Healthcare: CSL, Cochlear (COH), Sonic Healthcare (SHL), Telix Pharmaceuticals (TLX). The sector screens well as a defensive play if the conflict extends, and all four names are oversold and cheap relative to their historical trading ranges.


US Industrials: Amcor (AMC), James Hardie (JHX). USD-denominated earnings, heavily sold down, and largely insulated from Middle Eastern energy dynamics.

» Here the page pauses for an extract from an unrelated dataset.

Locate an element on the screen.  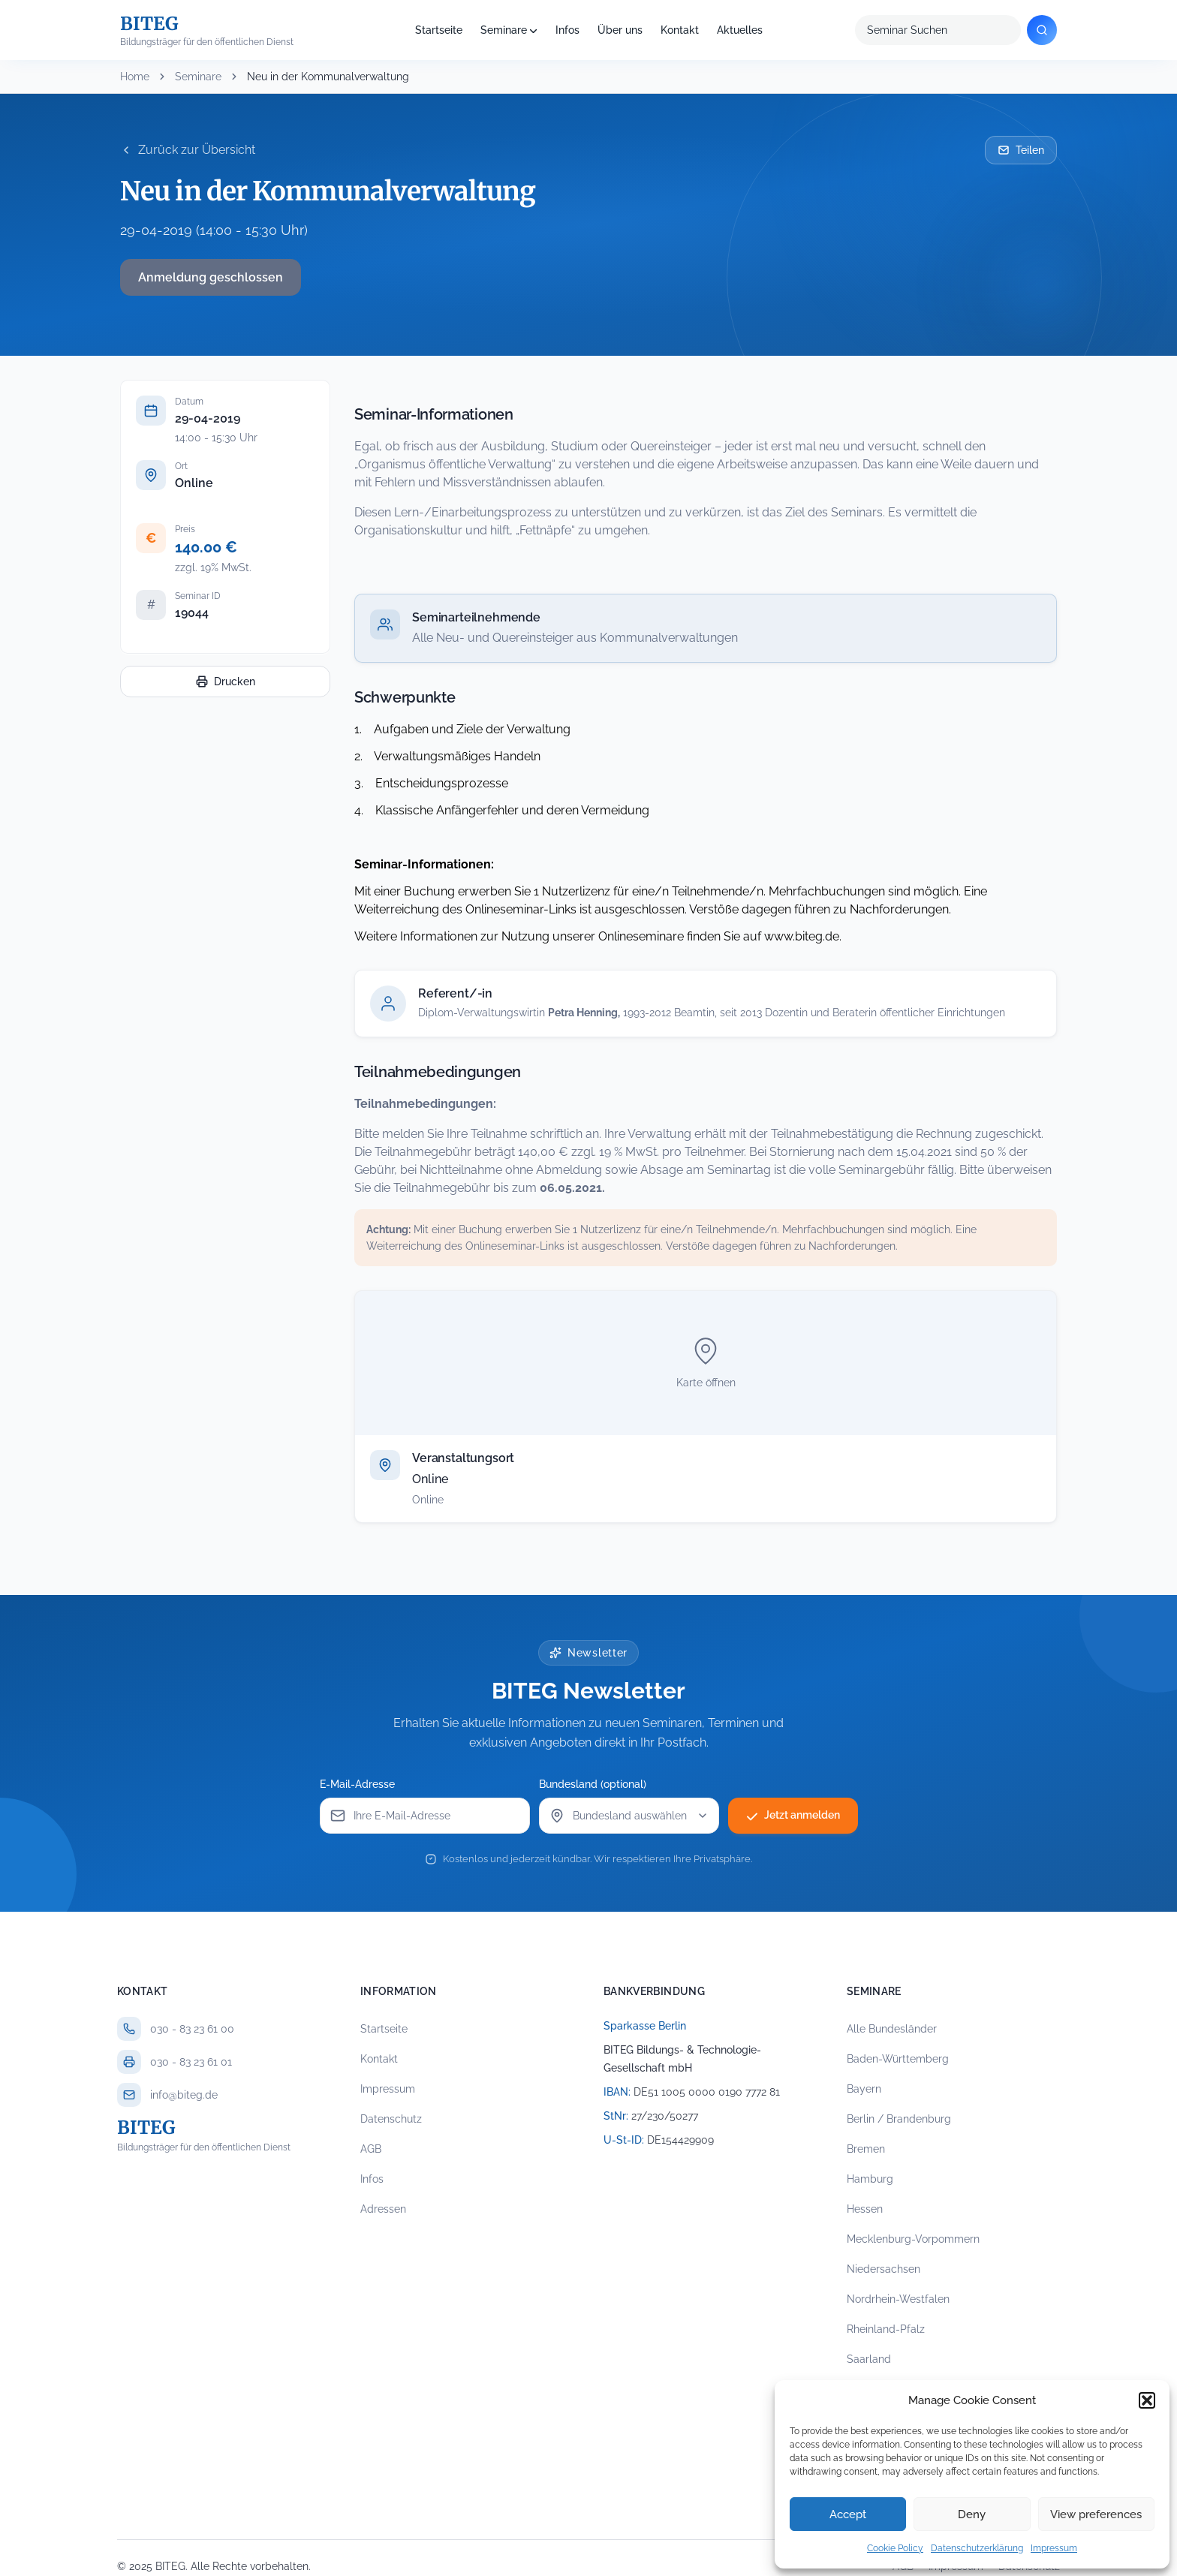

Real Estate: Dexus (DXS), Mirvac (MGR), Stockland (SGP), Goodman Group (GMG). All appear cheap on a price-to-book basis relative to their 10-year averages and are trading near 52-week lows.

The scatter chart below maps ASX 100 stocks by their price-to-book ratio relative to the 10-year average (x-axis) against their position in the 52-week trading range (y-axis). Stocks in the bottom-left corner are both historically cheap and near their annual lows — these represent the most dislocated opportunities.

ASX 100: Price-to-Book relative to 10yr average vs position in 52-week range. Bottom-left = most dislocated.

How We’re Positioned

We are managing through this dislocation on two fronts. First, tactically increasing energy exposure — on the ASX, that means Woodside, Santos, Beach Energy, and Whitehaven Coal. All have already moved higher but could see further significant upside if elevated energy prices persist. Second, taking advantage of the sell-off in quality names that are now 10–30% cheaper than three weeks ago, despite having limited direct exposure to the energy crisis.

If and when a resolution is reached in the Middle East and the Strait re-opens, markets are likely to refocus quickly on fundamentals – and the fundamentals continue to look attractive. We believe some form of short-term resolution should prevail, which would trigger a near-term rally.

In the meantime, we believe portfolios are currently well positioned for significant longer-term outperformance once bond market intervention inevitably occurs. We continue to make selective adjustments rather than wholesale changes – the core positioning is right for this environment.